Ковбаса поглядел ему в лицо.
– То-то и оно… – тихо сказал он.
Цэдэлэ-гун,
6-й день двенадцатого месяца, средница,
вечер
Дворец Цэдэлэ<Первый иероглиф в его глагольном значении переводится как “входить”, “вводить”, второй означает “добродетель”, третий – “веселье”, “радость”; четвертый означает “дворец”, “дворцовый комплекс”.. Таким образом, название это можно перевести как “Дворец, где вводят (входят) в добродетельное веселье”. Небезынтересным нюансом является, однако, то, что первый иероглиф в значении существительного значит “отхожее место”, “свинарник”, и, следовательно, то же самое сочетание иероглифов может быть понято как “Дворец свинских (сортирных) добродетелей и радостей”. Переводчики далеки от мысли, что X. ван Зайчик имел в виду именно такую трактовку – но, стараясь быть максимально добросовестными, не могут не упомянуть об этом. В текстах ван Зайчика не бывает случайностей – во всяком случае, в иероглифике. Надо полагать, великий еврокитайский гуманист хотел подчеркнуть, что и тот, и иной перевод равно возможны – и конкретный выбор между вариантами зависит не от филологии, а исключительно от того, что реально происходит в Цэдэлэ. >, или Цэдэлэ-гун, был выстроен в Мосыкэ в середине века специально для нужд деятелей изящной словесности – чтоб тем всегда было где вкусно откушать и по душам побеседовать, а то и собраться всем миром и обсудить какие-либо наболевшие эстетические вопросы. Он как нельзя лучше был приспособлен для этих целей, представляя собою огромное, тоже в стиле “Кааба в тундре”, угловатое здание, внутри все, точно величавый древний пень, источенное коридорами, лестницами, маленькими и совсем маленькими помещениями с мягкими креслами вдоль стен, большим залом для фильмопоказов и собраний, несколькими буфетами и рестораном; дворец был даже соединен романтическим подземным ходом с расположенным на соседней улице мосыковским отделением Общества попечителей изящной словесности.

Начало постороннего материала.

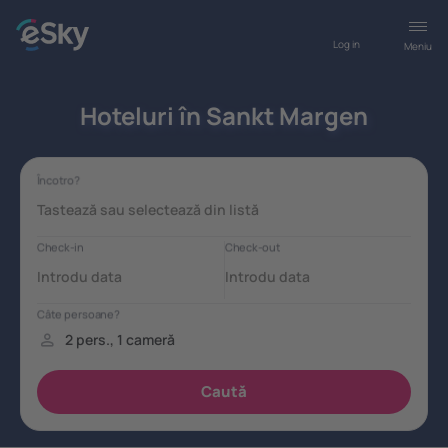
Log in
Meniu
Hoteluri în Sankt Margen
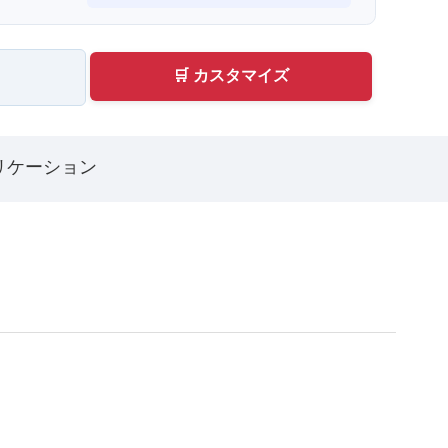
🛒 カスタマイズ
リケーション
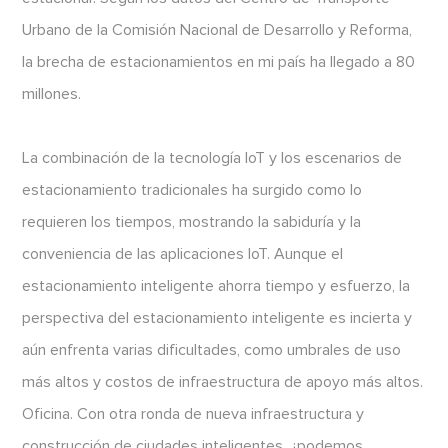
Urbano de la Comisión Nacional de Desarrollo y Reforma,
la brecha de estacionamientos en mi país ha llegado a 80
millones.
La combinación de la tecnología IoT y los escenarios de
estacionamiento tradicionales ha surgido como lo
requieren los tiempos, mostrando la sabiduría y la
conveniencia de las aplicaciones IoT. Aunque el
estacionamiento inteligente ahorra tiempo y esfuerzo, la
perspectiva del estacionamiento inteligente es incierta y
aún enfrenta varias dificultades, como umbrales de uso
más altos y costos de infraestructura de apoyo más altos.
Oficina. Con otra ronda de nueva infraestructura y
construcción de ciudades inteligentes, ¿podemos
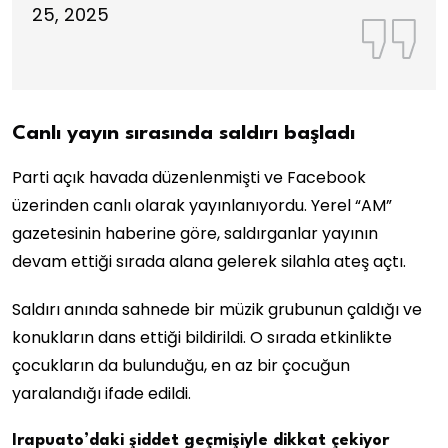
25, 2025
Canlı yayın sırasında saldırı başladı
Parti açık havada düzenlenmişti ve Facebook
üzerinden canlı olarak yayınlanıyordu. Yerel “AM”
gazetesinin haberine göre, saldırganlar yayının
devam ettiği sırada alana gelerek silahla ateş açtı.
Saldırı anında sahnede bir müzik grubunun çaldığı ve
konukların dans ettiği bildirildi. O sırada etkinlikte
çocukların da bulunduğu, en az bir çocuğun
yaralandığı ifade edildi.
Irapuato’daki şiddet geçmişiyle dikkat çekiyor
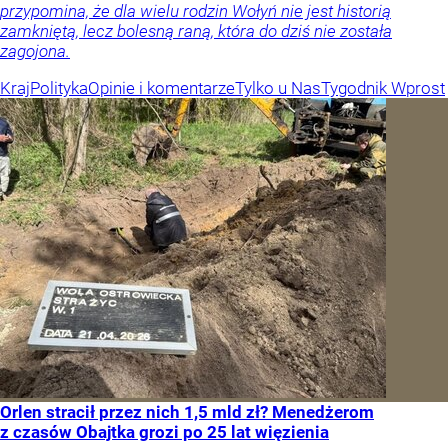
przypomina, że dla wielu rodzin Wołyń nie jest historią
zamkniętą, lecz bolesną raną, która do dziś nie została
zagojona.
Kraj
Polityka
Opinie i komentarze
Tylko u Nas
Tygodnik Wprost
Orlen stracił przez nich 1,5 mld zł? Menedżerom
z czasów Obajtka grozi po 25 lat więzienia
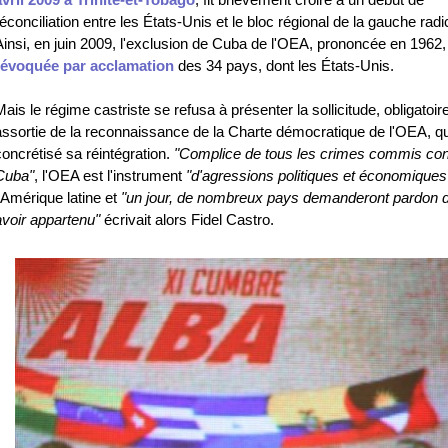
avril 2009 à Trinité-et-Tobago
, fit brièvement croire à un début de
réconciliation entre les États-Unis et le bloc régional de la gauche radi
Ainsi, en juin 2009, l'exclusion de Cuba de l'OEA, prononcée en 1962, 
révoquée par acclamation
des 34 pays, dont les États-Unis.
Mais le régime castriste se refusa à présenter la sollicitude, obligatoi
assortie de la reconnaissance de la Charte démocratique de l'OEA, qu
concrétisé sa réintégration.
"Complice de tous les crimes commis con
Cuba"
, l'OEA est l'instrument
"d'agressions politiques et économiques
l'Amérique latine et
"un jour, de nombreux pays demanderont pardon d
avoir appartenu"
écrivait alors Fidel Castro.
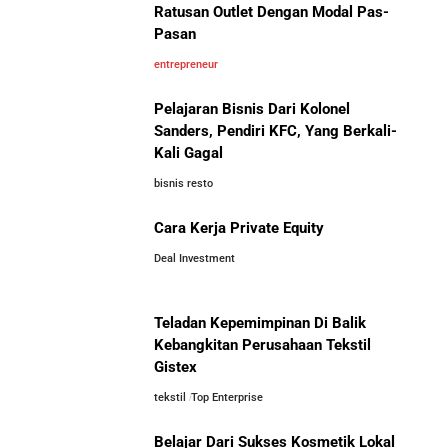
UMKM Indonesia Menembus Pasar Global
Ratusan Outlet Dengan Modal Pas-
Bola Asal Maroko yang
Pasan
Menaklukkan Eropa
5 Pengusaha Pribumi Tersukses Dalam Bisnis
entrepreneur
Pelajaran Bisnis Dari Kolonel
Lima Salesman Dunia yang Menjadi Miliarder Sukses
Sanders, Pendiri KFC, Yang Berkali-
Kali Gagal
Kisah Sukses Metrodata Electronics: Raja Bisnis TI
bisnis resto
Yang Berawal Dari Distributor Sederhana
Investor Asing Incar Take Over
Cara Kerja Private Equity
Perusahaan Indonesia Skala
Besar
Deal Investment
Kisah Wardah Group: Dari Usaha Rumahan Jadi
Pemimpin Industri Kecantikan Nasional
Teladan Kepemimpinan Di Balik
Asal-Usul Kekayaan Erick Thohir dan Boy Thohir
Kebangkitan Perusahaan Tekstil
Gistex
tekstil
Top Enterprise
Kisah Sukses Todd Boehly: Cucu Pekerja Pabrik yang
Perbandingan Gaji Tahunan:
Membawa Chelsea FC Juara Dunia
Antara Indonesia, Singapura,
Belajar Dari Sukses Kosmetik Lokal
Jepang, Malaysia, dan Arab Saudi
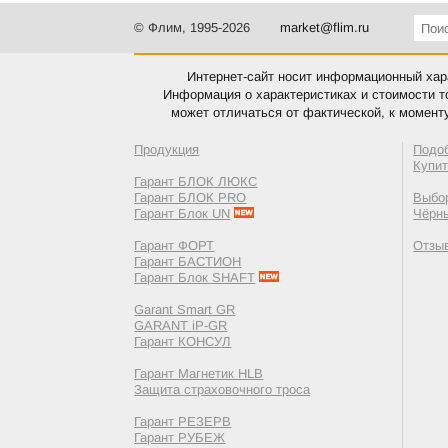
© Флим, 1995-2026
market@flim.ru
Интернет-сайт носит информационный хара
Информация о характеристиках и стоимости т
может отличаться от фактической, к момент
Продукция
Подо
Купи
Гарант БЛОК ЛЮКС
Гарант БЛОК PRO
Выбор
Гарант Блок UN
Чёрн
Гарант ФОРТ
Отзы
Гарант БАСТИОН
Гарант Блок SHAFT
Garant Smart GR
GARANT iP-GR
Гарант КОНСУЛ
Гарант Магнетик HLB
Защита страховочного троса
Гарант РЕЗЕРВ
Гарант РУБЕЖ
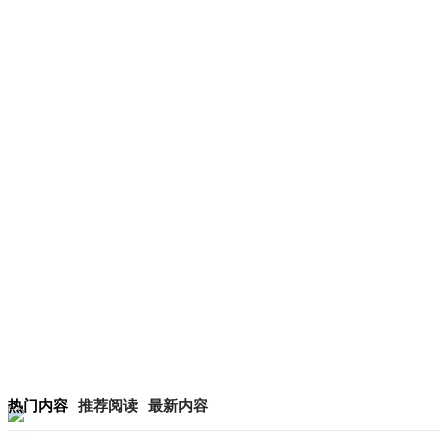
热门内容
推荐阅读
最新内容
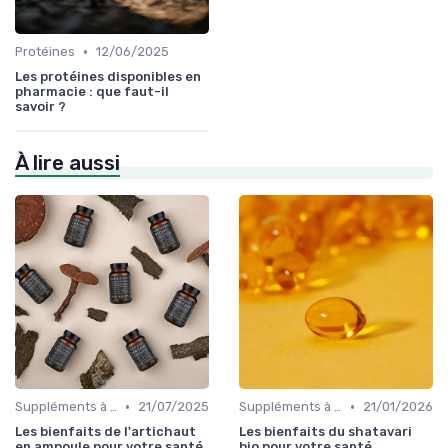
•
Protéines
12/06/2025
Les protéines disponibles en
pharmacie : que faut-il
savoir ?
À lire aussi
•
•
Suppléments à base de plantes
21/07/2025
Suppléments à base de plantes
21/01/2026
Les bienfaits de l'artichaut
Les bienfaits du shatavari
en ampoule pour votre santé
bio pour votre santé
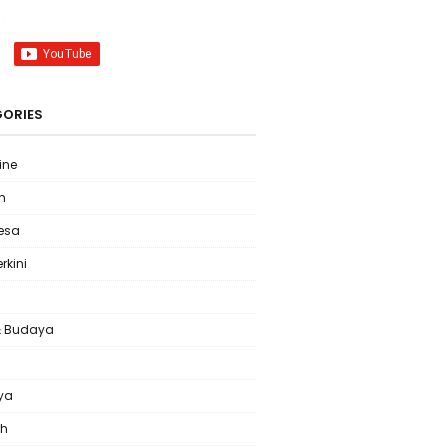
ORIES
ine
m
Desa
erkini
& Budaya
l
ya
ah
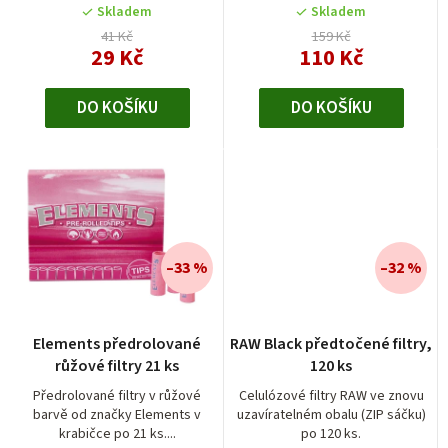
k
Skladem
Skladem
t
41 Kč
159 Kč
29 Kč
110 Kč
ů
DO KOŠÍKU
DO KOŠÍKU
–33 %
–32 %
Průměrné
Elements předrolované
RAW Black předtočené filtry,
hodnocení
růžové filtry 21 ks
120 ks
produktu
je
Předrolované filtry v růžové
Celulózové filtry RAW ve znovu
barvě od značky Elements v
uzavíratelném obalu (ZIP sáčku)
3,0
krabičce po 21 ks....
po 120 ks.
z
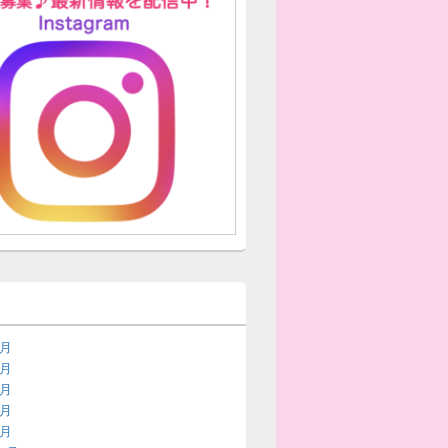
7月
6月
5月
3月
2月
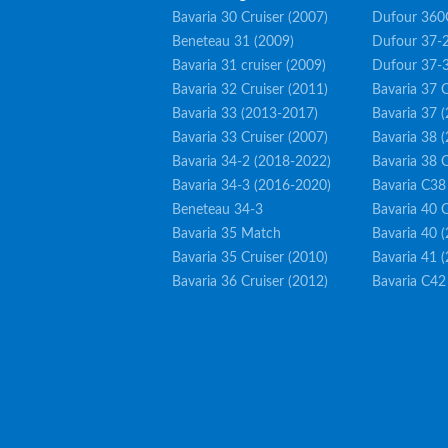
Bavaria 30 Cruiser (2007)
Dufour 360
Beneteau 31 (2009)
Dufour 37-2
Bavaria 31 cruiser (2009)
Dufour 37-
Bavaria 32 Cruiser (2011)
Bavaria 37 C
Bavaria 33 (2013-2017)
Bavaria 37 
Bavaria 33 Cruiser (2007)
Bavaria 38 
Bavaria 34-2 (2018-2022)
Bavaria 38 C
Bavaria 34-3 (2016-2020)
Bavaria C38
Beneteau 34-3
Bavaria 40 C
Bavaria 35 Match
Bavaria 40 
Bavaria 35 Cruiser (2010)
Bavaria 41 
Bavaria 36 Cruiser (2012)
Bavaria C42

Здесь было где побыть и попить-покушать одному, здесь было где уединиться с другом для серьезной беседы или того либо иного сообразного увеселения, здесь было где собраться компанией, здесь было где повстречаться с читателями или попечителями…
Смолоду Богдану довелось однажды побывать в Цэдэлэ, и ему навсегда запомнилось то ощущение праздника и прикосновения к чему-то смутному, но великому и сверкающему, каковое наполнило его еще в дворцовых сенях. Стены сеней были сплошь залеплены афишами, возвещавшими о грядущих в близком будущем так называемых “мероприятиях” – торжественных заседаниях по случаю тех или иных кому-нибудь памятных дат, встречах со знаменитыми актерами, океанологами или, скажем, конструкторами пылесосов; такие встречи всегда начинались в зале собраний, а завершались неизменно в ресторане и буфетах; кто-то из великих литераторов блистательной плеяды первой половины века, славных не столько своими произведениями, сколько безграничным добродушно-язвительным остроумием (те, кто создавал взаправду великие произведения, здесь появлялись нечасто), в свое время даже пошутил: мероприятия оттого-то так и называются, что на них все участвующие в меру принимают… Тут был особый мир.